▶ **Task instructions**:
What is needed is a word-for-word copy of the listing below, without pictures.

▶ **Data**:

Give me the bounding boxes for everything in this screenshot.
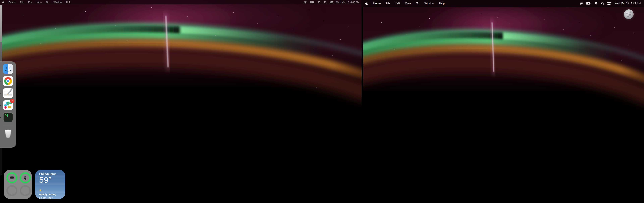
moon-image	[624, 10, 634, 19]
menu-bar-left: Finder File Edit View Go Window Help Wed…	[0, 0, 362, 4]
dock-item-finder[interactable]	[3, 64, 13, 74]
desktop-widgets: Philadelphia 59° ☀ Mostly Sunny H:59° L:…	[4, 170, 66, 199]
menu-item-file[interactable]: File	[20, 1, 24, 4]
running-indicator	[0, 68, 1, 70]
menu-bar-right: Finder File Edit View Go Window Help Wed…	[362, 0, 644, 7]
slack-notification-badge	[10, 99, 14, 103]
battery-charging-icon[interactable]	[586, 2, 591, 4]
terminal-icon: $	[3, 112, 13, 122]
mouse-icon	[24, 176, 26, 180]
dock-item-trash[interactable]	[3, 129, 13, 138]
terminal-prompt: $	[5, 114, 6, 117]
weather-temperature: 59°	[39, 176, 64, 184]
menu-item-edit[interactable]: Edit	[28, 1, 32, 4]
display-left: Finder File Edit View Go Window Help Wed…	[0, 0, 362, 203]
sun-icon: ☀	[39, 189, 64, 192]
apple-menu-icon[interactable]	[2, 1, 4, 4]
menu-item-view[interactable]: View	[36, 1, 42, 4]
aurora-wallpaper	[363, 7, 644, 203]
terminal-cursor	[7, 114, 8, 116]
battery-ring-empty	[20, 185, 31, 196]
search-icon[interactable]	[602, 2, 604, 5]
weather-condition: Mostly Sunny	[39, 193, 64, 196]
window-edge-gray[interactable]	[0, 42, 2, 62]
menu-item-file[interactable]: File	[386, 2, 390, 5]
battery-charging-icon[interactable]	[310, 1, 314, 3]
menu-app-name[interactable]: Finder	[373, 2, 381, 5]
sunburst-icon[interactable]	[304, 1, 307, 4]
dock-divider	[3, 126, 14, 126]
battery-ring-empty	[6, 185, 18, 196]
weather-widget[interactable]: Philadelphia 59° ☀ Mostly Sunny H:59° L:…	[35, 170, 66, 199]
menu-app-name[interactable]: Finder	[8, 1, 16, 4]
window-edge-dark[interactable]	[0, 147, 2, 176]
notes-icon	[3, 88, 13, 98]
display-right: Finder File Edit View Go Window Help Wed…	[362, 0, 644, 203]
running-indicator	[0, 81, 1, 82]
laptop-icon	[10, 176, 14, 179]
menu-time: 4:49 PM	[630, 2, 641, 5]
window-edge-light[interactable]	[0, 5, 2, 42]
battery-ring-laptop	[6, 172, 18, 183]
menu-time: 4:49 PM	[350, 1, 359, 4]
menu-item-edit[interactable]: Edit	[396, 2, 400, 5]
dock-item-chrome[interactable]	[3, 76, 13, 86]
battery-ring-mouse	[20, 172, 31, 183]
control-center-icon[interactable]	[608, 2, 611, 4]
finder-icon	[3, 64, 13, 74]
running-indicator	[0, 117, 1, 118]
chrome-icon	[3, 76, 13, 86]
dock: $	[0, 62, 16, 148]
menu-item-help[interactable]: Help	[66, 1, 71, 4]
search-icon[interactable]	[324, 1, 326, 4]
menu-clock[interactable]: Wed Mar 12 4:49 PM	[336, 1, 359, 4]
weather-city: Philadelphia	[39, 172, 64, 176]
menu-date: Wed Mar 12	[615, 2, 629, 5]
sunburst-icon[interactable]	[580, 2, 582, 5]
apple-menu-icon[interactable]	[365, 2, 368, 5]
wifi-icon[interactable]	[318, 1, 321, 3]
wifi-icon[interactable]	[594, 2, 598, 4]
trash-icon	[3, 129, 13, 138]
menu-date: Wed Mar 12	[336, 1, 349, 4]
dock-item-slack[interactable]	[3, 100, 13, 110]
menu-item-help[interactable]: Help	[439, 2, 444, 5]
menu-item-go[interactable]: Go	[416, 2, 420, 5]
control-center-icon[interactable]	[330, 1, 333, 3]
menu-item-window[interactable]: Window	[424, 2, 434, 5]
desktop: Finder File Edit View Go Window Help Wed…	[0, 0, 644, 203]
dock-item-terminal[interactable]: $	[3, 112, 13, 122]
menu-item-view[interactable]: View	[405, 2, 411, 5]
menu-item-window[interactable]: Window	[54, 1, 62, 4]
menu-item-go[interactable]: Go	[46, 1, 49, 4]
running-indicator	[0, 93, 1, 94]
running-indicator	[0, 105, 1, 106]
dock-item-notes[interactable]	[3, 88, 13, 98]
weather-high-low: H:59° L:42°	[39, 196, 64, 200]
menu-clock[interactable]: Wed Mar 12 4:49 PM	[615, 2, 641, 5]
batteries-widget[interactable]	[4, 170, 32, 199]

▶ **Exercise solution**:
Give me the bounding boxes for everything in this screenshot.
moon-image	[624, 10, 634, 19]
menu-bar-left: Finder File Edit View Go Window Help Wed…	[0, 0, 362, 4]
dock-item-finder[interactable]	[3, 64, 13, 74]
desktop-widgets: Philadelphia 59° ☀ Mostly Sunny H:59° L:…	[4, 170, 66, 199]
menu-item-file[interactable]: File	[20, 1, 24, 4]
running-indicator	[0, 68, 1, 70]
menu-bar-right: Finder File Edit View Go Window Help Wed…	[362, 0, 644, 7]
slack-notification-badge	[10, 99, 14, 103]
battery-charging-icon[interactable]	[586, 2, 591, 4]
terminal-icon: $	[3, 112, 13, 122]
mouse-icon	[24, 176, 26, 180]
dock-item-trash[interactable]	[3, 129, 13, 138]
terminal-prompt: $	[5, 114, 6, 117]
weather-temperature: 59°	[39, 176, 64, 184]
menu-item-edit[interactable]: Edit	[28, 1, 32, 4]
display-left: Finder File Edit View Go Window Help Wed…	[0, 0, 362, 203]
sun-icon: ☀	[39, 189, 64, 192]
apple-menu-icon[interactable]	[2, 1, 4, 4]
menu-item-view[interactable]: View	[36, 1, 42, 4]
aurora-wallpaper	[363, 7, 644, 203]
terminal-cursor	[7, 114, 8, 116]
battery-ring-empty	[20, 185, 31, 196]
search-icon[interactable]	[602, 2, 604, 5]
weather-condition: Mostly Sunny	[39, 193, 64, 196]
window-edge-gray[interactable]	[0, 42, 2, 62]
menu-item-file[interactable]: File	[386, 2, 390, 5]
battery-charging-icon[interactable]	[310, 1, 314, 3]
menu-app-name[interactable]: Finder	[373, 2, 381, 5]
sunburst-icon[interactable]	[304, 1, 307, 4]
dock-divider	[3, 126, 14, 126]
battery-ring-empty	[6, 185, 18, 196]
weather-widget[interactable]: Philadelphia 59° ☀ Mostly Sunny H:59° L:…	[35, 170, 66, 199]
menu-app-name[interactable]: Finder	[8, 1, 16, 4]
window-edge-dark[interactable]	[0, 147, 2, 176]
notes-icon	[3, 88, 13, 98]
display-right: Finder File Edit View Go Window Help Wed…	[362, 0, 644, 203]
running-indicator	[0, 81, 1, 82]
laptop-icon	[10, 176, 14, 179]
menu-time: 4:49 PM	[630, 2, 641, 5]
window-edge-light[interactable]	[0, 5, 2, 42]
battery-ring-laptop	[6, 172, 18, 183]
menu-time: 4:49 PM	[350, 1, 359, 4]
menu-item-edit[interactable]: Edit	[396, 2, 400, 5]
dock-item-chrome[interactable]	[3, 76, 13, 86]
battery-ring-mouse	[20, 172, 31, 183]
control-center-icon[interactable]	[608, 2, 611, 4]
finder-icon	[3, 64, 13, 74]
running-indicator	[0, 117, 1, 118]
chrome-icon	[3, 76, 13, 86]
dock: $	[0, 62, 16, 148]
menu-item-help[interactable]: Help	[66, 1, 71, 4]
search-icon[interactable]	[324, 1, 326, 4]
menu-clock[interactable]: Wed Mar 12 4:49 PM	[336, 1, 359, 4]
weather-city: Philadelphia	[39, 172, 64, 176]
menu-date: Wed Mar 12	[615, 2, 629, 5]
sunburst-icon[interactable]	[580, 2, 582, 5]
apple-menu-icon[interactable]	[365, 2, 368, 5]
wifi-icon[interactable]	[318, 1, 321, 3]
wifi-icon[interactable]	[594, 2, 598, 4]
trash-icon	[3, 129, 13, 138]
menu-date: Wed Mar 12	[336, 1, 349, 4]
dock-item-slack[interactable]	[3, 100, 13, 110]
menu-item-help[interactable]: Help	[439, 2, 444, 5]
menu-item-go[interactable]: Go	[416, 2, 420, 5]
control-center-icon[interactable]	[330, 1, 333, 3]
menu-item-window[interactable]: Window	[424, 2, 434, 5]
desktop: Finder File Edit View Go Window Help Wed…	[0, 0, 644, 203]
dock-item-terminal[interactable]: $	[3, 112, 13, 122]
menu-item-view[interactable]: View	[405, 2, 411, 5]
menu-item-window[interactable]: Window	[54, 1, 62, 4]
menu-item-go[interactable]: Go	[46, 1, 49, 4]
running-indicator	[0, 93, 1, 94]
running-indicator	[0, 105, 1, 106]
dock-item-notes[interactable]	[3, 88, 13, 98]
weather-high-low: H:59° L:42°	[39, 196, 64, 200]
menu-clock[interactable]: Wed Mar 12 4:49 PM	[615, 2, 641, 5]
batteries-widget[interactable]	[4, 170, 32, 199]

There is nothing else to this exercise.